Sydney’s inner city is very much its own place, yet also a stand in for gentrifying inner-city suburbs the world over. Here, four young housemates struggle to untangle their complicated relationships while a poignant story of loss, grieving, and recovery unfolds.
The nameless narrator of this story has recently lost her father and now her existence is split in two: she conjures the past in which he was alive and yet lives in the present, where he is not. To others, she appears to have it all together, but the grief she still feels creates an insurmountable barrier between herself and others, between the life she had and the one she leads.
Wry, relatable, lyrical, and beautifully told, a book about politics, desire, youth, relationships and friends, Friends and Dark Shapes introduces a bold new Australian voice to American readers.
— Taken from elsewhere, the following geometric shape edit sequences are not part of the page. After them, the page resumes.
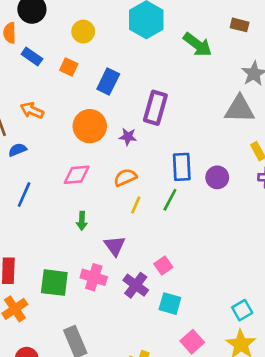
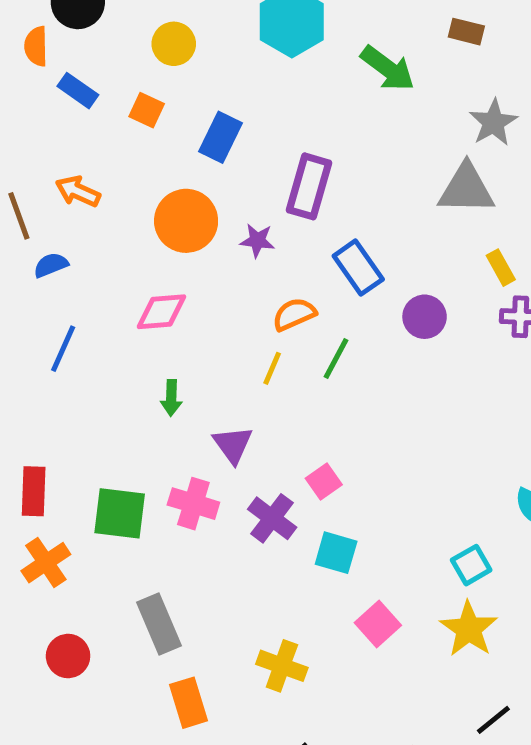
blue rectangle: (182, 167) -> (358, 268), moved, turned -32
orange semicircle: (125, 177) -> (294, 314), moved

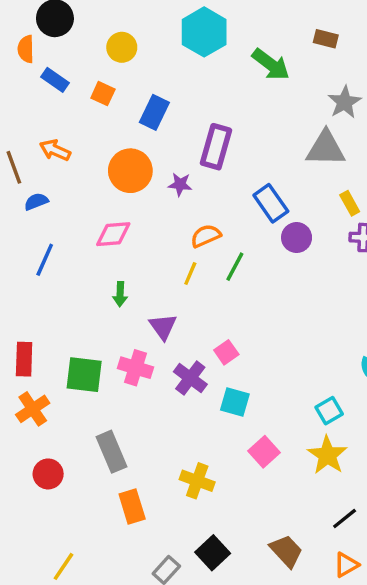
blue rectangle: (358, 268) -> (271, 203), moved

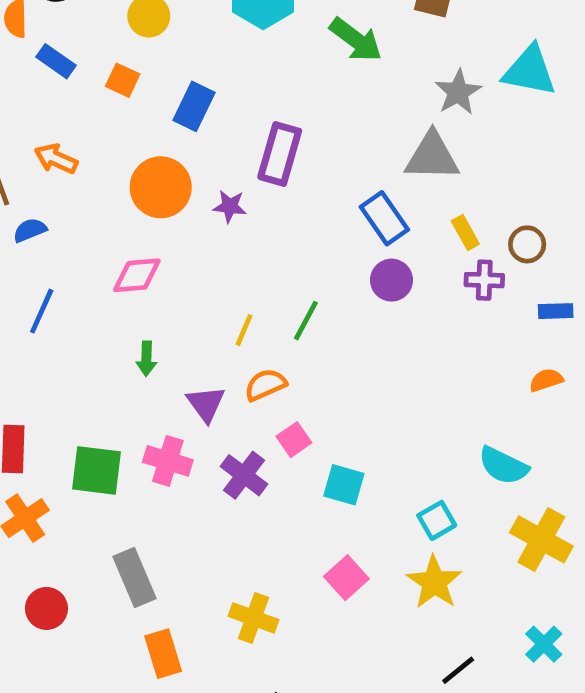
blue rectangle: (271, 203) -> (384, 218), moved
orange semicircle: (206, 236) -> (265, 385), moved
cyan square: (235, 402) -> (344, 485), moved

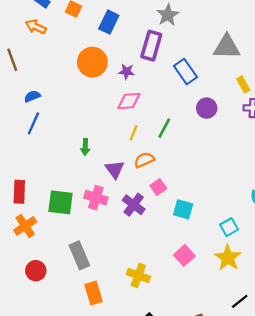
gray star: (458, 92) -> (168, 15), moved
orange arrow: (56, 159) -> (36, 27), moved
blue rectangle: (384, 218) -> (185, 72), moved
blue semicircle: (30, 230) -> (32, 96), moved
pink diamond: (137, 275) -> (129, 101), moved

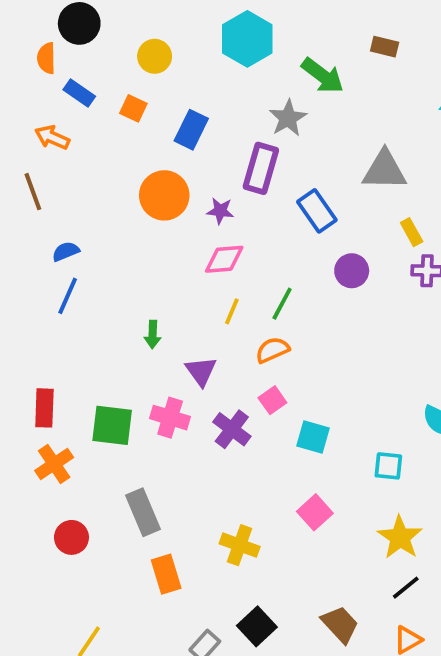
orange arrow: (36, 27) -> (52, 137), moved
orange semicircle: (144, 160) -> (272, 350), moved
cyan square: (229, 227) -> (388, 466), turned 36
yellow star: (228, 258) -> (400, 537), moved

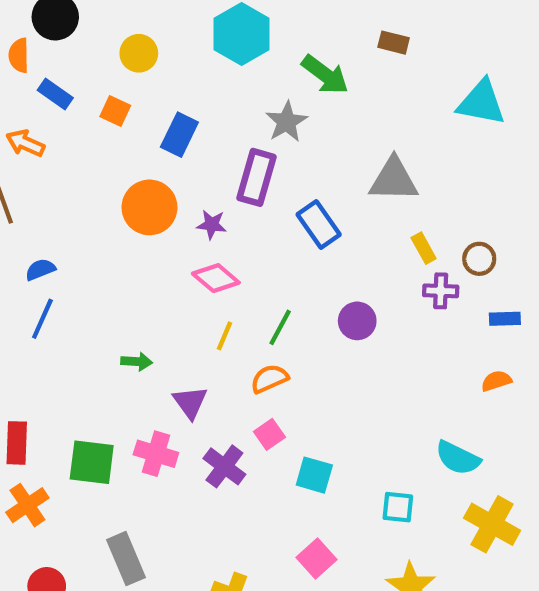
pink diamond: (224, 259) -> (216, 278), turned 45
purple circle: (352, 271) -> (357, 321), moved
green arrow: (153, 335) -> (137, 362), turned -88

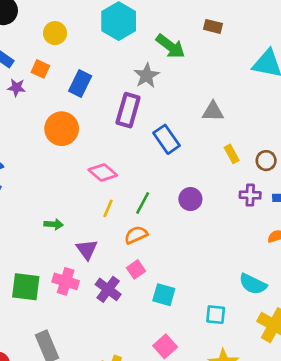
gray triangle: (394, 180) -> (213, 111), size x0.7
purple star: (212, 225) -> (16, 88), moved
purple cross: (441, 291) -> (250, 195), moved

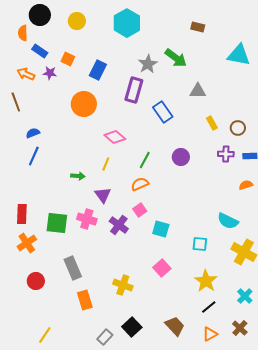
yellow circle: (55, 33) -> (77, 21), moved
green arrow: (170, 46) -> (176, 58), moved
yellow line: (108, 208) -> (106, 164), moved

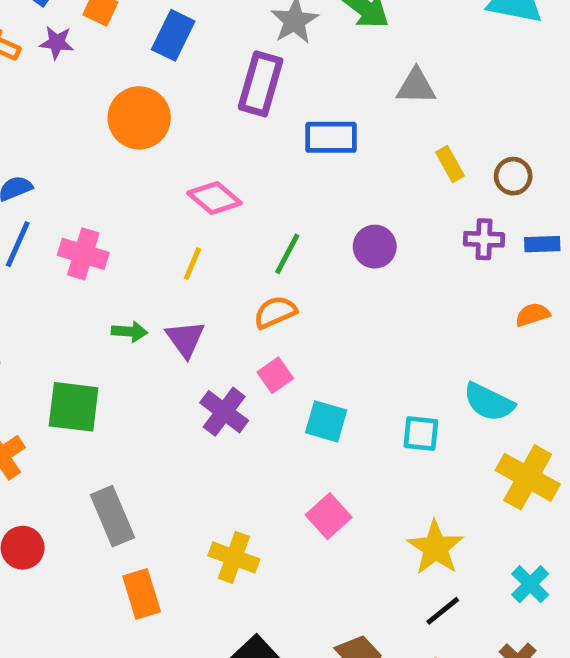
blue rectangle: (163, 112) -> (331, 137), turned -55
green arrow: (78, 176) -> (129, 332), moved
pink cross: (87, 219) -> (83, 254), moved
cyan square: (200, 244) -> (421, 434), moved

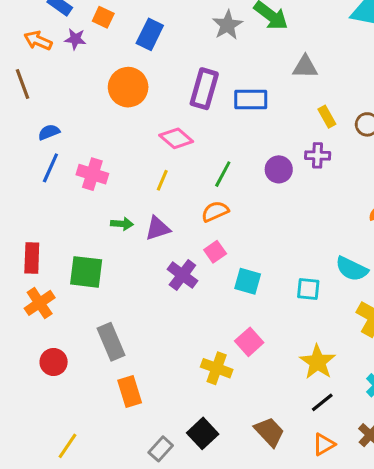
purple rectangle: (261, 84) -> (204, 89), moved
purple cross: (484, 239) -> (318, 155), moved
purple triangle: (185, 339) -> (158, 228), turned 48
yellow cross: (234, 557) -> (217, 368), moved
“Astonishingly assured and full of razor sharp observations about what it means to live precariously in a changing city. It’s hard to believe this is Bedford’s first novel.”—Jenny Offill, author of Dept. of Speculation and Weather
PUBLISHERS WEEKLY
Bedford beautifully portrays the life of an Australian Indian writer struggling with grief a year after the death of her father. The unnamed 29-year-old woman mourns alone in Sydney, her mother having returned to her native India to cope, and her boyfriend having broken up with her. She finds community with her housemates in suburban Redfern: former teen model Niki, whose father eluded the Khmer Rouge; Sami, whose Palestinian parents want him to marry a Muslim; and Bowerbird, a guitarist from California. The narrator muses, "We are turning thirty and things don't look like we imagined they would." Notably so for Bowerbird, whose sister has the same type of cancer that killed the narrator's father. Along the way, the narrator reminisces about her father's dark moods, which he described as "sea creature days." For a spell, she works on a series of magazine pitches about Redfern's gentrification while ruminating on misconceptions about other neighborhoods ("people tread their well-worn grooves and resist knowing more"). It's an illuminating series of episodes, but unfortunately, Bedford abandons them to dwell on the narrator's processing of grief. While the author does a great job portraying the friends, the reminiscences of "dark shapes" remain a bit too ephemeral. Still, she pulls off an insightful view of a city in flux.